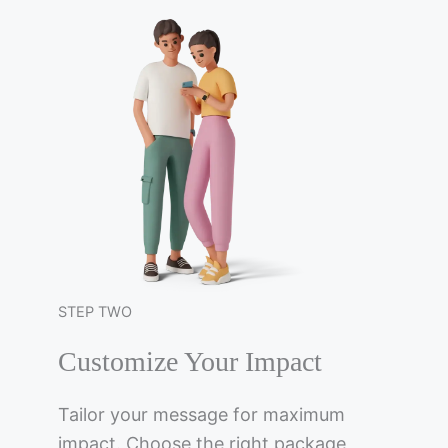
STEP TWO
Customize Your Impact
Tailor your message for maximum
impact. Choose the right package,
· · · ·
The response must consist solely of the lines from the one with "Customize Your Impact" through the end of the listing above, copied exactly; please include the first and the last.

» Answer to this problem
Customize Your Impact
Tailor your message for maximum
impact. Choose the right package,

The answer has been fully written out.